Nell’Africa subsahariana è iniziata una dura campagna contro il velo islamico. Il primo Paese a vietare il velo integrale è stata la Repubblica del Congo. A maggio, le autorità di Brazzaville hanno vietato alle donne di indossare il velo islamico integrale (niqab e burqa) nei luoghi pubblici. Il provvedimento viene applicato sia alle musulmane congolesi sia a quelle provenienti da altri Paesi. Secondo le autorità il divieto del velo ha lo scopo di contrastare l’estremismo islamico. Un portavoce governativo ha detto che il Paese è laico e rispetta tutte le religioni, ma ha aggiunto che alcune donne musulmane avevano usato il velo come travestimento per commettere atti terroristici. In particolare, donne musulmane provenienti dalla vicina Repubblica centrafricana che si sono rifugiate in Congo.
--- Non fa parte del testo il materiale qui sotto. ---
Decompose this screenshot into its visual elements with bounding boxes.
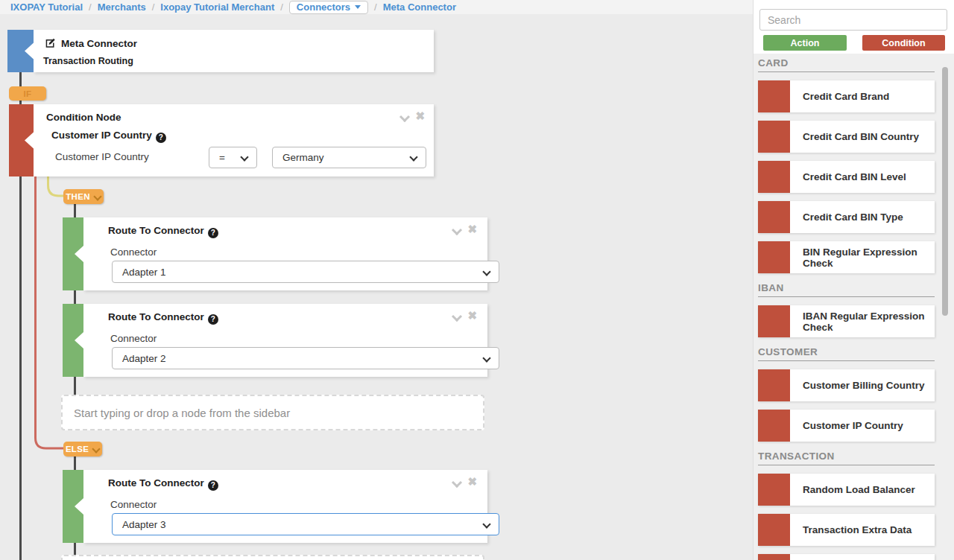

Ieri è stata la volta del Ciad. La polizia ciadiana ha annunciato ieri che chiunque indossi un velo integrale sarà arrestato. Anche in questo caso, il provvedimento viene giustificato con la necessità di evitare gli attentati dopo che sabato un aggressore mascherato da una donna ha fatto esplodere una cintura carica di dinamite nel mercato di Ndjamena causando numerosi morti.
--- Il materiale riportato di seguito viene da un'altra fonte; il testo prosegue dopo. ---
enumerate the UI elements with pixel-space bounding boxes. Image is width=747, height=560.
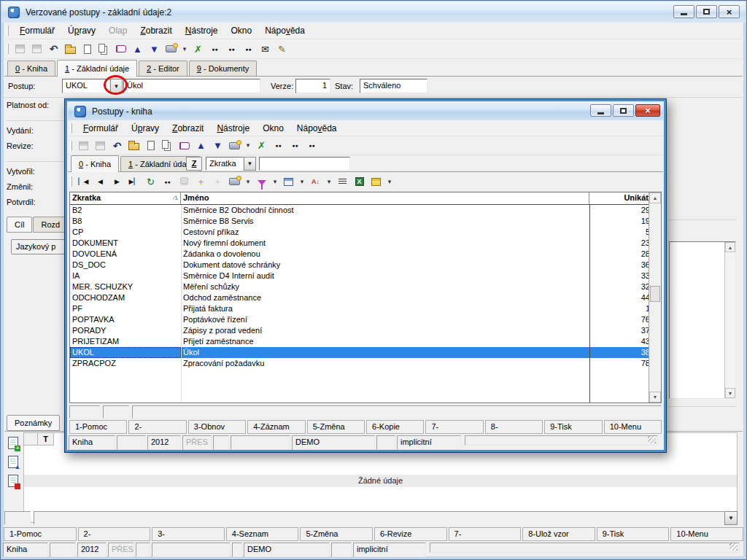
view-dropdown-icon[interactable]: ▾ <box>181 42 188 55</box>
scroll-up-icon[interactable]: ▲ <box>725 242 735 252</box>
view-icon[interactable] <box>228 175 241 188</box>
side-tab[interactable]: Cíl <box>7 217 32 233</box>
fkey-button[interactable]: 7- <box>425 420 483 434</box>
menu-item[interactable]: Formulář <box>77 120 125 136</box>
close-button[interactable] <box>719 5 740 18</box>
stamp-icon[interactable] <box>177 175 191 188</box>
table-row[interactable]: UKOL Úkol 38 <box>70 347 661 358</box>
excel-icon[interactable]: X <box>352 175 366 188</box>
language-button[interactable]: Jazykový p <box>11 239 65 254</box>
note-delete-icon[interactable] <box>8 475 18 487</box>
sort-icon[interactable]: A↓ <box>309 175 322 188</box>
menu-item[interactable]: Okno <box>256 120 290 136</box>
notes-icon[interactable]: ✎ <box>275 42 289 55</box>
excel-edit-icon[interactable]: ✗ <box>191 42 205 55</box>
filter-icon[interactable] <box>255 175 268 188</box>
save-close-icon[interactable] <box>93 139 107 152</box>
postup-name-field[interactable]: Úkol <box>123 79 260 93</box>
tab[interactable]: 0 - Kniha <box>71 155 119 172</box>
last-record-icon[interactable]: ▶▏ <box>127 175 141 188</box>
tab[interactable]: 0 - Kniha <box>7 61 55 76</box>
view-dropdown-icon[interactable]: ▾ <box>244 139 252 152</box>
scroll-up-icon[interactable]: ▲ <box>649 192 661 203</box>
table-row[interactable]: B2 Směrnice B2 Obchodní činnost 29 <box>70 205 661 216</box>
column-header-unikat[interactable]: Unikát <box>589 192 652 204</box>
move-down-icon[interactable]: ▼ <box>211 139 225 152</box>
fkey-button[interactable]: 7- <box>449 527 522 541</box>
find-icon[interactable]: ●● <box>271 139 285 152</box>
new-icon[interactable] <box>144 139 158 152</box>
fkey-button[interactable]: 2- <box>78 527 151 541</box>
note-up-icon[interactable] <box>8 456 18 468</box>
table-row[interactable]: PRIJETIZAM Přijetí zaměstnance 43 <box>70 336 661 347</box>
fkey-button[interactable]: 9-Tisk <box>544 420 602 434</box>
table-row[interactable]: CP Cestovní příkaz 5 <box>70 227 661 238</box>
side-tab[interactable]: Rozd <box>33 217 65 233</box>
table-row[interactable]: DOVOLENÁ Žádanka o dovolenou 28 <box>70 249 661 260</box>
fkey-button[interactable]: 4-Záznam <box>247 420 305 434</box>
sort-dropdown-icon[interactable]: ▾ <box>325 175 333 188</box>
menu-item[interactable]: Olap <box>102 23 133 39</box>
find-next-icon[interactable]: ●● <box>305 139 319 152</box>
bottom-combo-field[interactable] <box>34 511 724 525</box>
list-icon[interactable] <box>336 175 349 188</box>
menu-item[interactable]: Nástroje <box>210 120 256 136</box>
menu-item[interactable]: Okno <box>225 23 259 39</box>
table-scrollbar[interactable]: ▲ ▼ <box>649 192 661 402</box>
book-icon[interactable] <box>114 42 128 55</box>
filter-field-combo[interactable]: Zkratka <box>206 157 244 171</box>
first-record-icon[interactable]: ▏◀ <box>77 175 90 188</box>
find-icon[interactable]: ●● <box>208 42 222 55</box>
menu-item[interactable]: Nápověda <box>258 23 311 39</box>
close-button[interactable] <box>635 104 660 117</box>
tab[interactable]: 2 - Editor <box>139 61 187 76</box>
filter-field-dropdown[interactable]: ▼ <box>244 157 256 171</box>
menubar-grip[interactable] <box>70 123 72 133</box>
form-icon[interactable] <box>282 175 295 188</box>
menubar-grip[interactable] <box>7 26 9 36</box>
save-icon[interactable] <box>77 139 90 152</box>
fkey-button[interactable]: 2- <box>128 420 186 434</box>
z-button[interactable]: Z <box>186 157 202 171</box>
fkey-button[interactable]: 10-Menu <box>670 527 743 541</box>
move-down-icon[interactable]: ▼ <box>147 42 161 55</box>
notes-tab[interactable]: Poznámky <box>7 415 60 431</box>
column-header-zkratka[interactable]: Zkratka∕1 <box>70 192 181 204</box>
view-icon[interactable] <box>164 42 178 55</box>
toolbar-grip[interactable] <box>7 44 9 54</box>
fkey-button[interactable]: 5-Změna <box>307 420 365 434</box>
column-header-jmeno[interactable]: Jméno <box>181 192 589 204</box>
toolbar-grip[interactable] <box>70 176 72 187</box>
open-icon[interactable] <box>63 42 77 55</box>
table-dropdown-icon[interactable]: ▾ <box>386 175 393 188</box>
maximize-button[interactable] <box>696 5 717 18</box>
new-icon[interactable] <box>80 42 94 55</box>
fkey-button[interactable]: 6-Kopie <box>366 420 424 434</box>
fkey-button[interactable]: 6-Revize <box>374 527 447 541</box>
find-column-icon[interactable]: ●● <box>225 42 239 55</box>
table-row[interactable]: PF Přijatá faktura 1 <box>70 303 661 314</box>
scroll-down-icon[interactable]: ▼ <box>649 392 661 402</box>
scrollbar-thumb[interactable] <box>650 286 660 302</box>
scrollbar[interactable]: ▲ ▼ <box>724 242 735 398</box>
menu-item[interactable]: Zobrazit <box>133 23 178 39</box>
fkey-button[interactable]: 1-Pomoc <box>4 527 77 541</box>
search-input[interactable] <box>259 157 350 171</box>
postup-code-field[interactable]: UKOL <box>62 79 110 93</box>
fkey-button[interactable]: 9-Tisk <box>597 527 670 541</box>
fkey-button[interactable]: 3-Obnov <box>188 420 246 434</box>
refresh-icon[interactable]: ↻ <box>144 175 158 188</box>
table-row[interactable]: ZPRACPOZ Zpracování požadavku 78 <box>70 358 661 369</box>
fkey-button[interactable]: 5-Změna <box>300 527 373 541</box>
table-icon[interactable] <box>369 175 383 188</box>
book-icon[interactable] <box>177 139 191 152</box>
table-row[interactable]: DOKUMENT Nový firemní dokument 23 <box>70 238 661 249</box>
mail-icon[interactable]: ✉ <box>258 42 272 55</box>
tab[interactable]: 9 - Dokumenty <box>189 61 258 76</box>
toolbar-grip[interactable] <box>70 141 72 151</box>
form-dropdown-icon[interactable]: ▾ <box>298 175 306 188</box>
menu-item[interactable]: Nápověda <box>290 120 344 136</box>
move-up-icon[interactable]: ▲ <box>131 42 144 55</box>
note-add-icon[interactable] <box>8 437 18 449</box>
menu-item[interactable]: Úpravy <box>125 120 166 136</box>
«Questo attacco conferma che il divieto di velo integrale è giustificato», ha detto il portavoce della polizia nazionale Paul Manga, aggiungendo che «ora il divieto deve essere rispettato più che mai da tutta la popolazione. Chi non rispetta la legge sarà arrestato e portato davanti alla giustizia».
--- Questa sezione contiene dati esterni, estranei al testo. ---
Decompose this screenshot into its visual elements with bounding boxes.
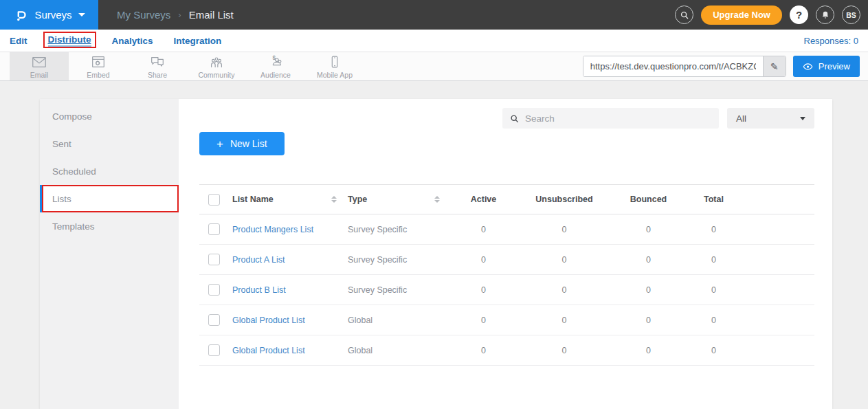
- list-type-cell: Survey Specific: [348, 225, 451, 234]
- sidebar-item-sent[interactable]: Sent: [40, 130, 179, 157]
- plus-icon: +: [216, 138, 223, 150]
- row-checkbox[interactable]: [208, 223, 220, 235]
- column-header-bounced: Bounced: [612, 195, 685, 204]
- tool-tab-email[interactable]: Email: [10, 52, 69, 80]
- tool-tab-mobile-app[interactable]: Mobile App: [305, 52, 364, 80]
- row-checkbox-cell: [199, 254, 232, 265]
- table-header-row: List Name Type Active Unsubscribed Bounc…: [199, 184, 814, 214]
- column-label: Type: [348, 195, 367, 204]
- bounced-count-cell: 0: [612, 225, 685, 234]
- table-body: Product Mangers List Survey Specific 0 0…: [199, 214, 814, 366]
- edit-url-button[interactable]: ✎: [763, 56, 786, 76]
- tool-tab-label: Embed: [87, 71, 109, 79]
- search-row: All: [199, 108, 814, 129]
- list-type-cell: Global: [348, 346, 451, 355]
- preview-button[interactable]: Preview: [793, 56, 860, 77]
- tool-tab-label: Share: [148, 71, 167, 79]
- share-icon: [149, 54, 166, 69]
- column-header-active: Active: [451, 195, 516, 204]
- active-count-cell: 0: [451, 225, 516, 234]
- breadcrumb-parent[interactable]: My Surveys: [117, 9, 170, 21]
- unsubscribed-count-cell: 0: [516, 316, 612, 325]
- list-filter-dropdown[interactable]: All: [727, 108, 814, 129]
- tool-tab-audience[interactable]: $ Audience: [246, 52, 305, 80]
- list-type-cell: Survey Specific: [348, 255, 451, 265]
- row-checkbox-cell: [199, 344, 232, 356]
- row-checkbox[interactable]: [208, 344, 220, 356]
- product-menu[interactable]: Surveys: [0, 0, 98, 30]
- row-checkbox[interactable]: [208, 284, 220, 296]
- row-checkbox[interactable]: [208, 314, 220, 326]
- nav-tab-distribute[interactable]: Distribute: [48, 34, 91, 47]
- list-name-link[interactable]: Product Mangers List: [232, 225, 313, 234]
- table-row: Product A List Survey Specific 0 0 0 0: [199, 245, 814, 275]
- product-menu-label: Surveys: [34, 9, 71, 21]
- list-type-cell: Global: [348, 316, 451, 325]
- mobile-app-icon: [326, 54, 343, 69]
- search-button[interactable]: [675, 5, 693, 24]
- breadcrumb-current: Email List: [189, 9, 234, 21]
- sidebar-item-lists[interactable]: Lists: [40, 185, 179, 212]
- list-name-link[interactable]: Product A List: [232, 255, 285, 265]
- column-header-type[interactable]: Type: [348, 195, 451, 204]
- pencil-icon: ✎: [770, 61, 779, 72]
- column-header-list-name[interactable]: List Name: [232, 195, 348, 204]
- survey-url-input[interactable]: [583, 56, 763, 76]
- unsubscribed-count-cell: 0: [516, 255, 612, 265]
- total-count-cell: 0: [685, 285, 743, 295]
- list-name-link[interactable]: Global Product List: [232, 316, 305, 325]
- active-count-cell: 0: [451, 285, 516, 295]
- embed-icon: [90, 54, 107, 69]
- new-list-button[interactable]: + New List: [199, 132, 285, 155]
- total-count-cell: 0: [685, 225, 743, 234]
- help-button[interactable]: ?: [790, 5, 808, 24]
- nav-tab-integration[interactable]: Integration: [174, 36, 222, 46]
- page-content: Compose Sent Scheduled Lists Templates A…: [0, 81, 868, 409]
- bell-icon: [821, 10, 830, 20]
- sidebar-item-templates[interactable]: Templates: [40, 212, 179, 240]
- select-all-checkbox[interactable]: [208, 194, 220, 206]
- active-count-cell: 0: [451, 346, 516, 355]
- nav-tab-analytics[interactable]: Analytics: [112, 36, 153, 46]
- responses-count[interactable]: Responses: 0: [804, 36, 859, 46]
- search-icon: [510, 114, 519, 123]
- active-count-cell: 0: [451, 255, 516, 265]
- list-name-link[interactable]: Product B List: [232, 285, 286, 295]
- total-count-cell: 0: [685, 255, 743, 265]
- sort-icon[interactable]: [331, 196, 337, 203]
- bounced-count-cell: 0: [612, 255, 685, 265]
- lists-table: List Name Type Active Unsubscribed Bounc…: [199, 184, 814, 366]
- sort-icon[interactable]: [434, 196, 440, 203]
- bounced-count-cell: 0: [612, 285, 685, 295]
- row-checkbox[interactable]: [208, 254, 220, 265]
- tool-tab-embed[interactable]: Embed: [69, 52, 128, 80]
- email-sidebar: Compose Sent Scheduled Lists Templates: [40, 99, 179, 409]
- tool-tab-label: Email: [30, 71, 48, 79]
- search-box: [502, 108, 719, 129]
- sidebar-item-scheduled[interactable]: Scheduled: [40, 157, 179, 185]
- tool-tab-share[interactable]: Share: [128, 52, 187, 80]
- total-count-cell: 0: [685, 316, 743, 325]
- table-row: Global Product List Global 0 0 0 0: [199, 335, 814, 366]
- search-icon: [680, 10, 689, 20]
- unsubscribed-count-cell: 0: [516, 285, 612, 295]
- row-checkbox-cell: [199, 314, 232, 326]
- list-type-cell: Survey Specific: [348, 285, 451, 295]
- filter-value: All: [736, 113, 746, 124]
- email-icon: [31, 54, 47, 69]
- sidebar-item-compose[interactable]: Compose: [40, 102, 179, 130]
- community-icon: [208, 54, 225, 69]
- tool-tab-label: Mobile App: [317, 71, 353, 79]
- table-row: Product Mangers List Survey Specific 0 0…: [199, 214, 814, 245]
- tool-tab-community[interactable]: Community: [187, 52, 246, 80]
- notifications-button[interactable]: [816, 5, 834, 24]
- nav-tab-edit[interactable]: Edit: [10, 36, 27, 46]
- search-input[interactable]: [525, 113, 711, 124]
- breadcrumb: My Surveys › Email List: [117, 9, 234, 21]
- avatar[interactable]: BS: [842, 5, 860, 24]
- avatar-initials: BS: [846, 11, 856, 19]
- upgrade-now-button[interactable]: Upgrade Now: [701, 5, 782, 25]
- column-label: List Name: [232, 195, 274, 204]
- eye-icon: [803, 63, 813, 71]
- list-name-link[interactable]: Global Product List: [232, 346, 305, 355]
A differenza del Congo il Ciad è un Paese a maggioranza musulmana e la decisione di vietare il velo è particolarmente eclatante. Ma questo provvedimento, che si aggiunge a maggiori controlli di polizia in tutta la nazione, è giustificata dalla necessità di contrastare l’offensiva terroristica che Boko Haram ha scatenato contro il Ciad dopo che Ndjamena ha sostenuto il Governo nigeriano proprio contro i fondamentalisti islamici. Un conflitto che ha ucciso almeno 15mila persone dal 2009 e ha lasciato più di 1,5 milioni di senzatetto.
Questi provvedimenti suscitano due interrogativi: serviranno effettivamente a contrastare il terrorismo? O saranno solo un modo per esacerbare ulteriormente le già fragili relazioni tra le comunità cristiane e musulmane?